→ **Brief**: Output each entry below as it stands, leaving out every picture.
"""
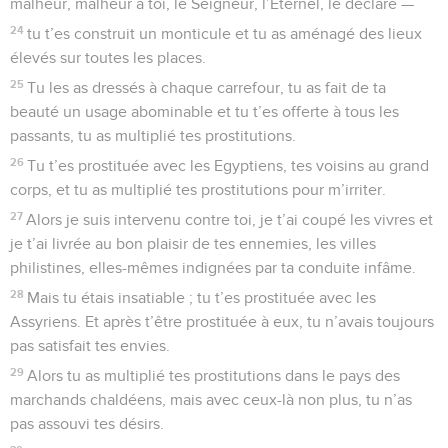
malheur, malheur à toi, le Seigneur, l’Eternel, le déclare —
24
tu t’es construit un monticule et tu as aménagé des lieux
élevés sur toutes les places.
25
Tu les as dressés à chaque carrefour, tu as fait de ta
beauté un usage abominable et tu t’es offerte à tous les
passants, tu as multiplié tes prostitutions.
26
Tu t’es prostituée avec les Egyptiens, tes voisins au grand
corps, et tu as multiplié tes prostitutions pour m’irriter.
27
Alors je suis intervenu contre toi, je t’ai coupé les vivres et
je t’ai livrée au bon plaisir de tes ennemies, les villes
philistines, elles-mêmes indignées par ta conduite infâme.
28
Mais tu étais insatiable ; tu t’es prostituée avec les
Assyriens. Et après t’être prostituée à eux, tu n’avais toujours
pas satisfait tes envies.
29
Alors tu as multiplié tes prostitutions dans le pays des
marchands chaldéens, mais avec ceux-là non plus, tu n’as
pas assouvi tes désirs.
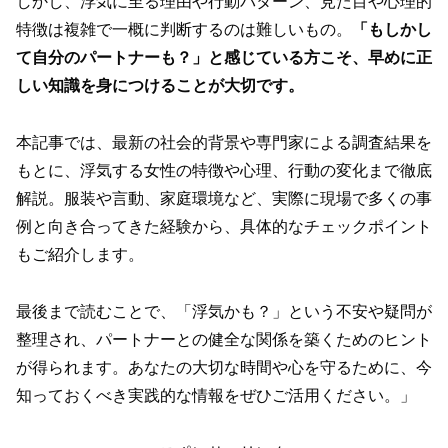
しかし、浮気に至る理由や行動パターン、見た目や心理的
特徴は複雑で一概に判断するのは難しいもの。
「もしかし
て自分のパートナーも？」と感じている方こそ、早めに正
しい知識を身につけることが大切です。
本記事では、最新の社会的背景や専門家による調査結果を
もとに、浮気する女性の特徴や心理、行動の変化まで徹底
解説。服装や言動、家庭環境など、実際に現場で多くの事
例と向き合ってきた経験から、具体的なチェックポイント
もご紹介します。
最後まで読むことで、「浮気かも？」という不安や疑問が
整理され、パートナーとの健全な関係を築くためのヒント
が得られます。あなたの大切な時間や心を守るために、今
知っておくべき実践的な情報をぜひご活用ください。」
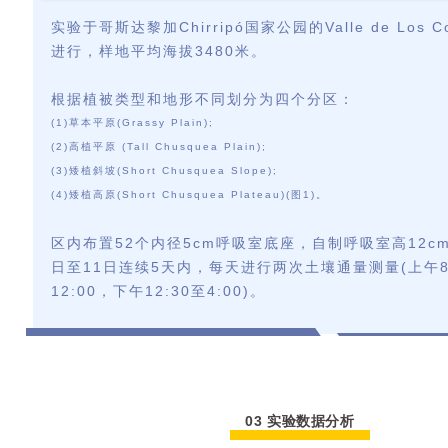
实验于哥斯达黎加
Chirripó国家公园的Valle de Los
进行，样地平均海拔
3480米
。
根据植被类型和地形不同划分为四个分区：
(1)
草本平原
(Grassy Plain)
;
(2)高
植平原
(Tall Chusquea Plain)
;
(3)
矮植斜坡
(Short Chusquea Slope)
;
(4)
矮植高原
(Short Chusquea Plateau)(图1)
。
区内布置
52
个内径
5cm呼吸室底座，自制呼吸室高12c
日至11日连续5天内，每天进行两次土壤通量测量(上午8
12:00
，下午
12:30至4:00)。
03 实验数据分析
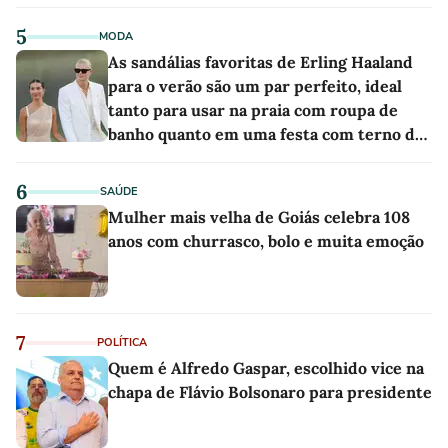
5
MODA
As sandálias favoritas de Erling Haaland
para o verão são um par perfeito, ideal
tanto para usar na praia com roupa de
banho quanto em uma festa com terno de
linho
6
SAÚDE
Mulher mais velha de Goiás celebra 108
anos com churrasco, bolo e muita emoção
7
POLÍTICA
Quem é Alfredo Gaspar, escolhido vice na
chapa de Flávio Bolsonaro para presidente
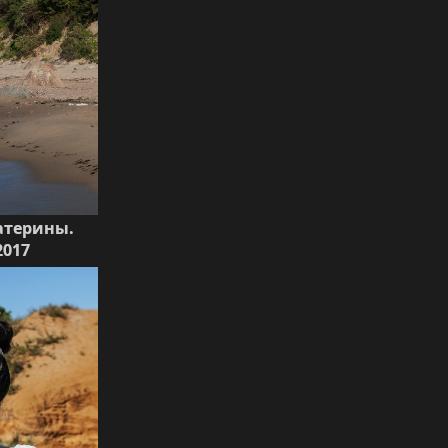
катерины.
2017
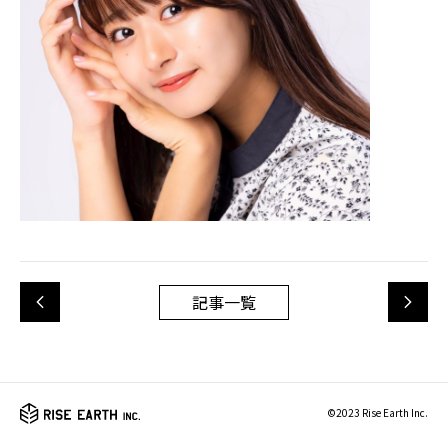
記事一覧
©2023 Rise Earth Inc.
"""
→ **Output for this exercise**:
malheur, malheur à toi, le Seigneur, l’Eternel, le déclare —
24
tu t’es construit un monticule et tu as aménagé des lieux
élevés sur toutes les places.
25
Tu les as dressés à chaque carrefour, tu as fait de ta
beauté un usage abominable et tu t’es offerte à tous les
passants, tu as multiplié tes prostitutions.
26
Tu t’es prostituée avec les Egyptiens, tes voisins au grand
corps, et tu as multiplié tes prostitutions pour m’irriter.
27
Alors je suis intervenu contre toi, je t’ai coupé les vivres et
je t’ai livrée au bon plaisir de tes ennemies, les villes
philistines, elles-mêmes indignées par ta conduite infâme.
28
Mais tu étais insatiable ; tu t’es prostituée avec les
Assyriens. Et après t’être prostituée à eux, tu n’avais toujours
pas satisfait tes envies.
29
Alors tu as multiplié tes prostitutions dans le pays des
marchands chaldéens, mais avec ceux-là non plus, tu n’as
pas assouvi tes désirs.
しかし、浮気に至る理由や行動パターン、見た目や心理的
特徴は複雑で一概に判断するのは難しいもの。
「もしかし
て自分のパートナーも？」と感じている方こそ、早めに正
しい知識を身につけることが大切です。
本記事では、最新の社会的背景や専門家による調査結果を
もとに、浮気する女性の特徴や心理、行動の変化まで徹底
解説。服装や言動、家庭環境など、実際に現場で多くの事
例と向き合ってきた経験から、具体的なチェックポイント
もご紹介します。
最後まで読むことで、「浮気かも？」という不安や疑問が
整理され、パートナーとの健全な関係を築くためのヒント
が得られます。あなたの大切な時間や心を守るために、今
知っておくべき実践的な情報をぜひご活用ください。」
实验于哥斯达黎加
Chirripó国家公园的Valle de Los
进行，样地平均海拔
3480米
。
根据植被类型和地形不同划分为四个分区：
(1)
草本平原
(Grassy Plain)
;
(2)高
植平原
(Tall Chusquea Plain)
;
(3)
矮植斜坡
(Short Chusquea Slope)
;
(4)
矮植高原
(Short Chusquea Plateau)(图1)
。
区内布置
52
个内径
5cm呼吸室底座，自制呼吸室高12c
日至11日连续5天内，每天进行两次土壤通量测量(上午8
12:00
，下午
12:30至4:00)。
03 实验数据分析
5
MODA
As sandálias favoritas de Erling Haaland
para o verão são um par perfeito, ideal
tanto para usar na praia com roupa de
banho quanto em uma festa com terno de
linho
6
SAÚDE
Mulher mais velha de Goiás celebra 108
anos com churrasco, bolo e muita emoção
7
POLÍTICA
Quem é Alfredo Gaspar, escolhido vice na
chapa de Flávio Bolsonaro para presidente
катерины.
2017
記事一覧
©2023 Rise Earth Inc.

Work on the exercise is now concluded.